The controversy over flags has faded from the national agenda – but street by street, late at night and with ingenious equipment, their raising and removal is the subject of a roiling dispute over local identity
The Christmas lights have gone up in Stirchley. A multifaith mix of stars and swirls add a festive air to the lamp-posts along the main street of this south Birmingham suburb. Stirchley is a modest kind of place, sandwiched between better known (and better off) areas such as Bourneville and Moseley, but there is plenty of evidence here of the lively community spirit that last year resulted in the area being named the best place to live in the Midlands.
Posters in shop windows along Pershore Road advertise a knitting group, a neighbourhood winter fair and the local food bank, while in the former swimming baths, now a community hub, friendly flyers for coffee mornings and choirs are stacked.
Scratch just below the surface, however, and there are signs of something much less harmonious going on. Outside the farm foods shop, someone has pasted photos of a number of Stirchley residents, whose faces have since been scraped away. “I AM THE PERSON TAKING DOWN THE FLAGS,” reads one image that has been stuck on a bin. Another picture, since torn off the post box, was tagged: “I HATE THE UNION FLAG”.

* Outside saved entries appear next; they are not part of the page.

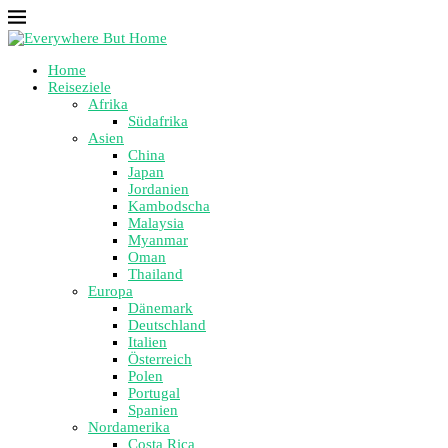
Home
Reiseziele
Afrika
Südafrika
Asien
China
Japan
Jordanien
Kambodscha
Malaysia
Myanmar
Oman
Thailand
Europa
Dänemark
Deutschland
Italien
Österreich
Polen
Portugal
Spanien
Nordamerika
Costa Rica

For months, this small collection of Victorian streets has found itself the scene of a fractious and at times very ugly dispute over the flying of flags. On at least four occasions since September, members of a Birmingham-based group called Raise The Colours (RTC), wearing branded hard hats and hi-vis vests and using a cherrypicker, have hung hundreds of Saint George and union flags from Stirchley’s lamp-posts, as part of a widespread campaign they say is intended to “fill the skyline with unity and patriotism”.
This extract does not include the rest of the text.